## Task to carry out
Without including pictures, set down every record exactly as it stands.

Dataset records below:

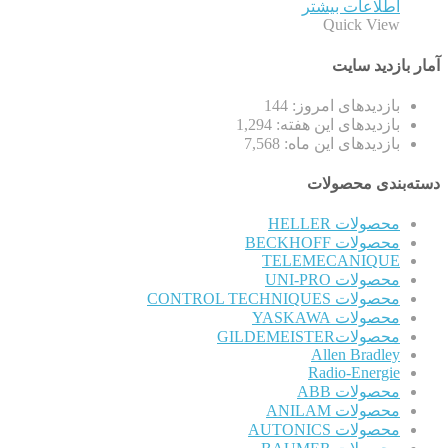
اطلاعات بیشتر
Quick View
آمار بازدید سایت
بازدیدهای امروز:
144
بازدیدهای این هفته:
1,294
بازدیدهای این ماه:
7,568
دسته‌بندی محصولات
محصولات HELLER
محصولات BECKHOFF
TELEMECANIQUE
محصولات UNI-PRO
محصولات CONTROL TECHNIQUES
محصولات YASKAWA
محصولاتGILDEMEISTER
Allen Bradley
Radio-Energie
محصولات ABB
محصولات ANILAM
محصولات AUTONICS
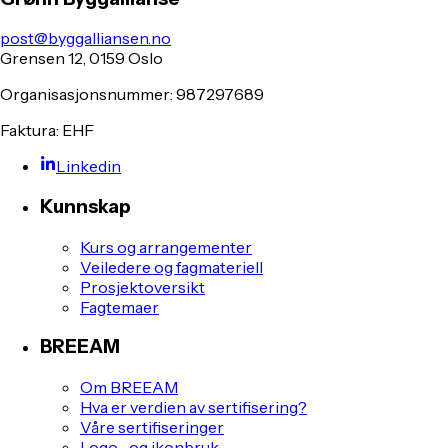
post@byggalliansen.no
Grensen 12, 0159 Oslo
Organisasjonsnummer: 987297689
Faktura: EHF
Linkedin
Kunnskap
Kurs og arrangementer
Veiledere og fagmateriell
Prosjektoversikt
Fagtemaer
BREEAM
Om BREEAM
Hva er verdien av sertifisering?
Våre sertifiseringer
Logo- og ikonbruk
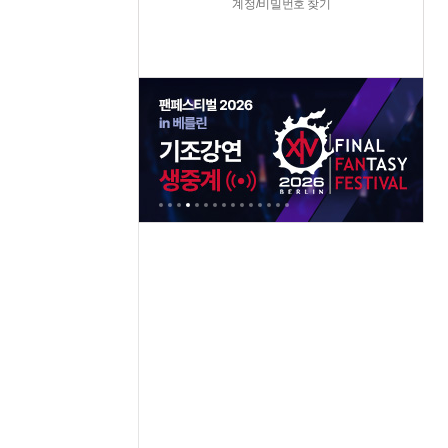
계정/비밀번호 찾기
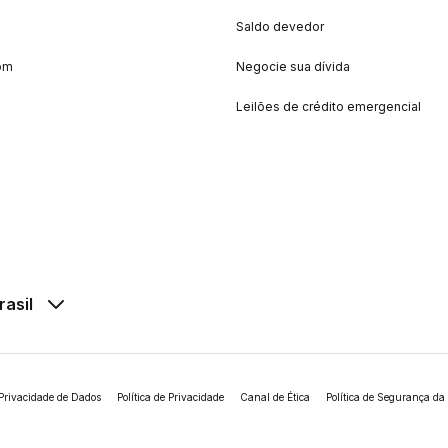
Saldo devedor
om
Negocie sua dívida
Leilões de crédito emergencial
rasil
Privacidade de Dados
Política de Privacidade
Canal de Ética
Política de Segurança da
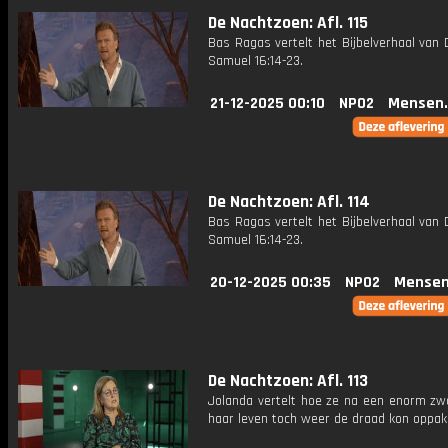
De Nachtzoen: Afl. 115
Bas Ragas vertelt het Bijbelverhaal van D
Samuel 16:14-23.
21-12-2025 00:10
NPO2
Mensen.
De Nachtzoen: Afl. 114
Bas Ragas vertelt het Bijbelverhaal van D
Samuel 16:14-23.
20-12-2025 00:35
NPO2
Mensen
De Nachtzoen: Afl. 113
Jolanda vertelt hoe ze na een enorm zwa
haar leven toch weer de draad kon oppak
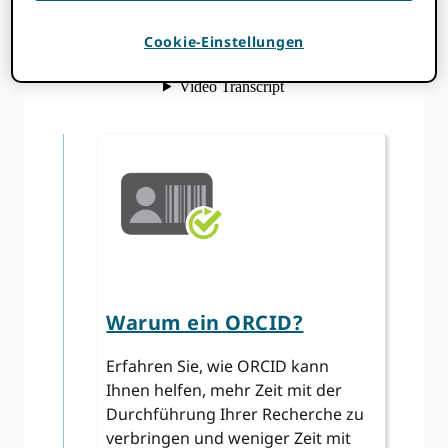
Cookie-Einstellungen
Warum ein ORCID?
Erfahren Sie, wie ORCID kann
Ihnen helfen, mehr Zeit mit der
Durchführung Ihrer Recherche zu
verbringen und weniger Zeit mit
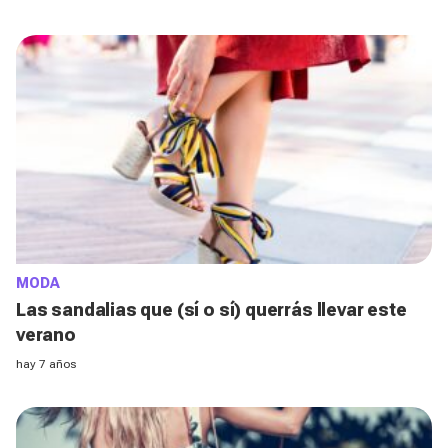
MODA
Las sandalias que (sí o sí) querrás llevar este
verano
hay 7 años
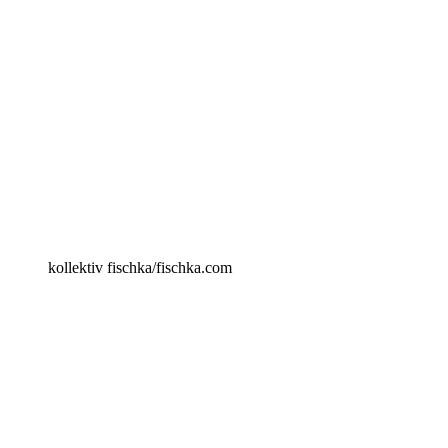
kollektiv fischka/fischka.com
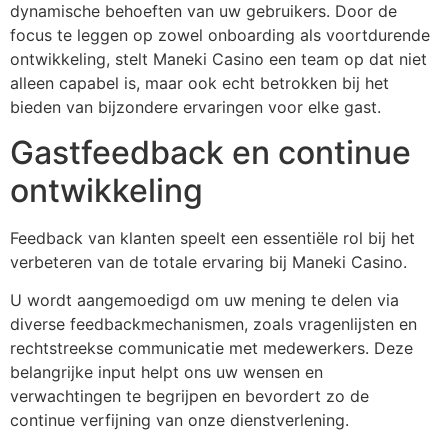
dynamische behoeften van uw gebruikers. Door de
focus te leggen op zowel onboarding als voortdurende
ontwikkeling, stelt Maneki Casino een team op dat niet
alleen capabel is, maar ook echt betrokken bij het
bieden van bijzondere ervaringen voor elke gast.
Gastfeedback en continue
ontwikkeling
Feedback van klanten speelt een essentiële rol bij het
verbeteren van de totale ervaring bij Maneki Casino.
U wordt aangemoedigd om uw mening te delen via
diverse feedbackmechanismen, zoals vragenlijsten en
rechtstreekse communicatie met medewerkers. Deze
belangrijke input helpt ons uw wensen en
verwachtingen te begrijpen en bevordert zo de
continue verfijning van onze dienstverlening.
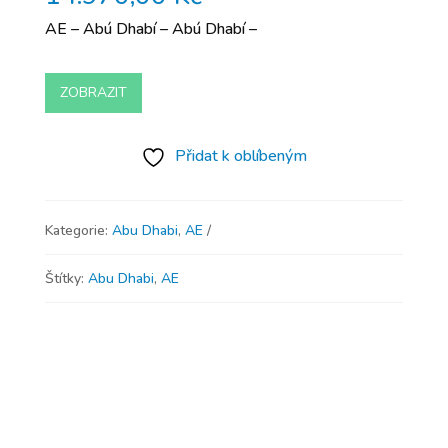
AE – Abú Dhabí – Abú Dhabí –
ZOBRAZIT
Přidat k oblíbeným
Kategorie:
Abu Dhabi
,
AE
Štítky:
Abu Dhabi
,
AE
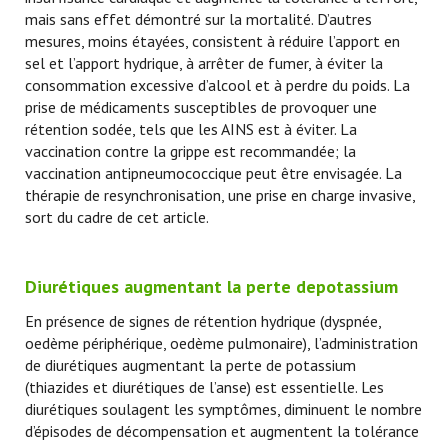
mais sans effet démontré sur la mortalité. D’autres
mesures, moins étayées, consistent à réduire l’apport en
sel et l’apport hydrique, à arrêter de fumer, à éviter la
consommation excessive d’alcool et à perdre du poids. La
prise de médicaments susceptibles de provoquer une
rétention sodée, tels que les AINS est à éviter. La
vaccination contre la grippe est recommandée; la
vaccination antipneumococcique peut être envisagée. La
thérapie de resynchronisation, une prise en charge invasive,
sort du cadre de cet article.
Diurétiques augmentant la perte depotassium
En présence de signes de rétention hydrique (dyspnée,
oedème périphérique, oedème pulmonaire), l’administration
de diurétiques augmentant la perte de potassium
(thiazides et diurétiques de l’anse) est essentielle. Les
diurétiques soulagent les symptômes, diminuent le nombre
d’épisodes de décompensation et augmentent la tolérance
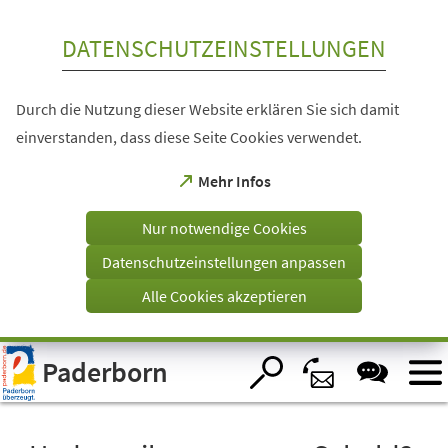
Inhalt anspringen
DATENSCHUTZEINSTELLUNGEN
Durch die Nutzung dieser Website erklären Sie sich damit
einverstanden, dass diese Seite Cookies verwendet.
(Öffnet
Mehr Infos
in
einem
Nur notwendige Cookies
neuen
Tab)
Datenschutzeinstellungen anpassen
Alle Cookies akzeptieren
Visuelle
Paderborn
Assistenzsoftware
öffnen.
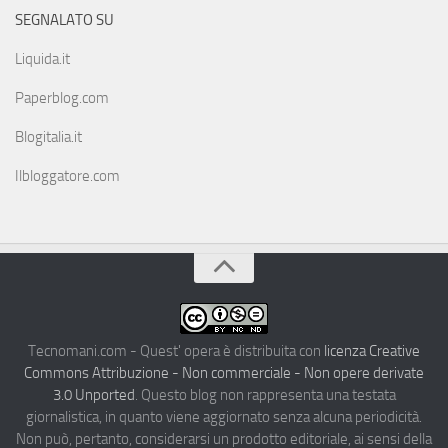
SEGNALATO SU
Liquida.it
Paperblog.com
Blogitalia.it
Ilbloggatore.com
Tecnomani.com - Quest' opera è distribuita con
licenza Creative
Commons Attribuzione - Non commerciale - Non opere derivate
3.0 Unported
. Questo blog non rappresenta una testata
giornalistica, in quanto viene aggiornato senza alcuna periodicità.
Non può, pertanto, considerarsi un prodotto editoriale, ai sensi della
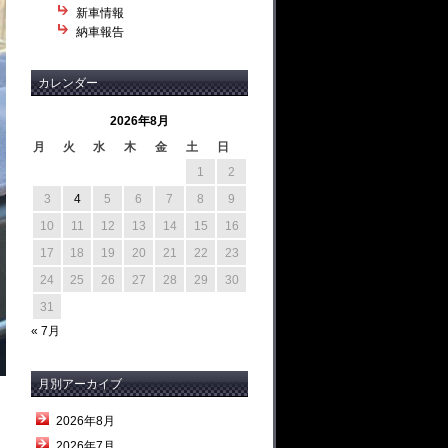
新車情報
納車報告
カレンダー
2026年8月
月
火
水
木
金
土
日
1
2
3
4
5
6
7
8
9
10
11
12
13
14
15
16
17
18
19
20
21
22
23
24
25
26
27
28
29
30
31
« 7月
月別アーカイブ
2026年8月
2026年7月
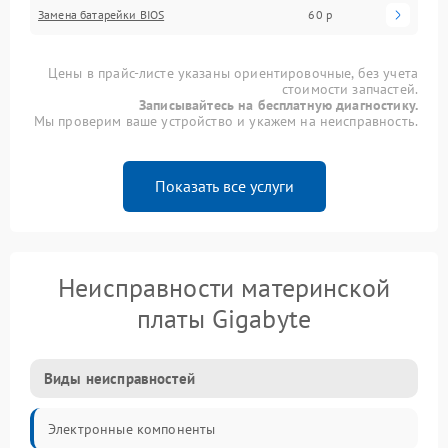
Замена батарейки BIOS
60 р
Цены в прайс-листе указаны ориентировочные, без учета
стоимости запчастей.
Записывайтесь на бесплатную диагностику.
Мы проверим ваше устройство и укажем на неисправность.
Показать все услуги
Неисправности материнской
платы Gigabyte
Виды неисправностей
Электронные компоненты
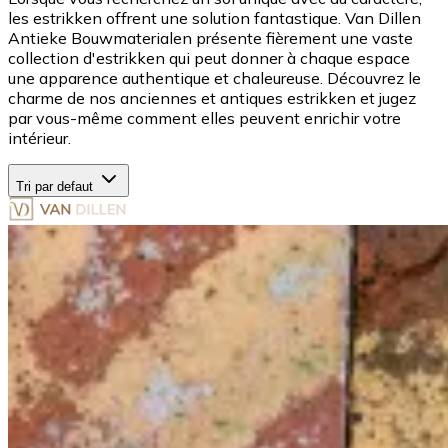
les estrikken offrent une solution fantastique. Van Dillen
Antieke Bouwmaterialen présente fièrement une vaste
collection d'estrikken qui peut donner à chaque espace
une apparence authentique et chaleureuse. Découvrez le
charme de nos anciennes et antiques estrikken et jugez
par vous-même comment elles peuvent enrichir votre
intérieur.
Tri par defaut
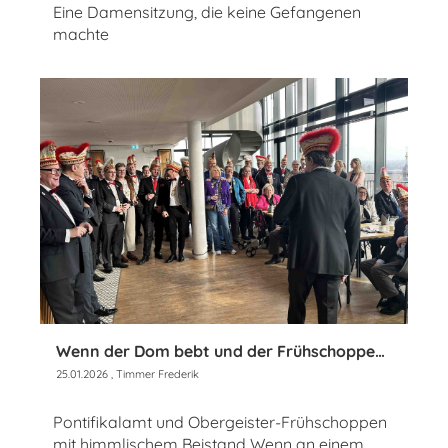
Eine Damensitzung, die keine Gefangenen
machte
Wenn der Dom bebt und der Frühschoppen ruft
25.01.2026
, Timmer Frederik
Pontifikalamt und Obergeister-Frühschoppen
mit himmlischem Beistand Wenn an einem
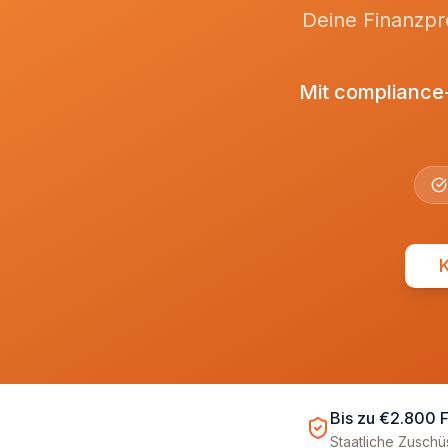
Deine Finanzpro
Mit compliance
Bis zu €2.800 
Staatliche Zusch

End of Dataset records.

## Expected answer
اطلاعات بیشتر
Quick View
آمار بازدید سایت
بازدیدهای امروز:
144
بازدیدهای این هفته:
1,294
بازدیدهای این ماه:
7,568
دسته‌بندی محصولات
محصولات HELLER
محصولات BECKHOFF
TELEMECANIQUE
محصولات UNI-PRO
محصولات CONTROL TECHNIQUES
محصولات YASKAWA
محصولاتGILDEMEISTER
Allen Bradley
Radio-Energie
محصولات ABB
محصولات ANILAM
محصولات AUTONICS
post@byggalliansen.no
Grensen 12, 0159 Oslo
Organisasjonsnummer: 987297689
Faktura: EHF
Linkedin
Kunnskap
Kurs og arrangementer
Veiledere og fagmateriell
Prosjektoversikt
Fagtemaer
BREEAM
Om BREEAM
Hva er verdien av sertifisering?
Våre sertifiseringer
Logo- og ikonbruk
계정/비밀번호 찾기
Saldo devedor
om
Negocie sua dívida
Leilões de crédito emergencial
rasil
Privacidade de Dados
Política de Privacidade
Canal de Ética
Política de Segurança da
De Nachtzoen: Afl. 115
Bas Ragas vertelt het Bijbelverhaal van D
Samuel 16:14-23.
21-12-2025 00:10
NPO2
Mensen.
De Nachtzoen: Afl. 114
Bas Ragas vertelt het Bijbelverhaal van D
Samuel 16:14-23.
20-12-2025 00:35
NPO2
Mensen
De Nachtzoen: Afl. 113
Jolanda vertelt hoe ze na een enorm zwa
haar leven toch weer de draad kon oppak
Cookie-Einstellungen
Warum ein ORCID?
Erfahren Sie, wie ORCID kann
Ihnen helfen, mehr Zeit mit der
Durchführung Ihrer Recherche zu
verbringen und weniger Zeit mit
MODA
Las sandalias que (sí o sí) querrás llevar este
verano
hay 7 años
kollektiv fischka/fischka.com
dynamische behoeften van uw gebruikers. Door de
focus te leggen op zowel onboarding als voortdurende
ontwikkeling, stelt Maneki Casino een team op dat niet
alleen capabel is, maar ook echt betrokken bij het
bieden van bijzondere ervaringen voor elke gast.
Gastfeedback en continue
ontwikkeling
Feedback van klanten speelt een essentiële rol bij het
verbeteren van de totale ervaring bij Maneki Casino.
U wordt aangemoedigd om uw mening te delen via
diverse feedbackmechanismen, zoals vragenlijsten en
rechtstreekse communicatie met medewerkers. Deze
belangrijke input helpt ons uw wensen en
verwachtingen te begrijpen en bevordert zo de
continue verfijning van onze dienstverlening.
AE – Abú Dhabí – Abú Dhabí –
ZOBRAZIT
Přidat k oblíbeným
Kategorie:
Abu Dhabi
,
AE
Štítky:
Abu Dhabi
,
AE
mais sans effet démontré sur la mortalité. D’autres
mesures, moins étayées, consistent à réduire l’apport en
sel et l’apport hydrique, à arrêter de fumer, à éviter la
consommation excessive d’alcool et à perdre du poids. La
prise de médicaments susceptibles de provoquer une
rétention sodée, tels que les AINS est à éviter. La
vaccination contre la grippe est recommandée; la
vaccination antipneumococcique peut être envisagée. La
thérapie de resynchronisation, une prise en charge invasive,
sort du cadre de cet article.
Diurétiques augmentant la perte depotassium
En présence de signes de rétention hydrique (dyspnée,
oedème périphérique, oedème pulmonaire), l’administration
de diurétiques augmentant la perte de potassium
(thiazides et diurétiques de l’anse) est essentielle. Les
diurétiques soulagent les symptômes, diminuent le nombre
d’épisodes de décompensation et augmentent la tolérance
Inhalt anspringen
DATENSCHUTZEINSTELLUNGEN
Durch die Nutzung dieser Website erklären Sie sich damit
einverstanden, dass diese Seite Cookies verwendet.
(Öffnet
Mehr Infos
in
einem
Nur notwendige Cookies
neuen
Tab)
Datenschutzeinstellungen anpassen
Alle Cookies akzeptieren
Visuelle
Paderborn
Assistenzsoftware
öffnen.
SEGNALATO SU
Liquida.it
Paperblog.com
Blogitalia.it
Ilbloggatore.com
Tecnomani.com - Quest' opera è distribuita con
licenza Creative
Commons Attribuzione - Non commerciale - Non opere derivate
3.0 Unported
. Questo blog non rappresenta una testata
giornalistica, in quanto viene aggiornato senza alcuna periodicità.
Non può, pertanto, considerarsi un prodotto editoriale, ai sensi della
新車情報
納車報告
カレンダー
2026年8月
月
火
水
木
金
土
日
1
2
3
4
5
6
7
8
9
10
11
12
13
14
15
16
17
18
19
20
21
22
23
24
25
26
27
28
29
30
31
« 7月
月別アーカイブ
2026年8月
2026年7月
Замена батарейки BIOS
60 р
Цены в прайс-листе указаны ориентировочные, без учета
стоимости запчастей.
Записывайтесь на бесплатную диагностику.
Мы проверим ваше устройство и укажем на неисправность.
Показать все услуги
Неисправности материнской
платы Gigabyte
Виды неисправностей
Электронные компоненты
les estrikken offrent une solution fantastique. Van Dillen
Antieke Bouwmaterialen présente fièrement une vaste
collection d'estrikken qui peut donner à chaque espace
une apparence authentique et chaleureuse. Découvrez le
charme de nos anciennes et antiques estrikken et jugez
par vous-même comment elles peuvent enrichir votre
intérieur.
Tri par defaut
Eine Damensitzung, die keine Gefangenen
machte
Wenn der Dom bebt und der Frühschoppen ruft
25.01.2026
, Timmer Frederik
Pontifikalamt und Obergeister-Frühschoppen
mit himmlischem Beistand Wenn an einem
Deine Finanzpro
Mit compliance
Bis zu €2.800 
Staatliche Zusch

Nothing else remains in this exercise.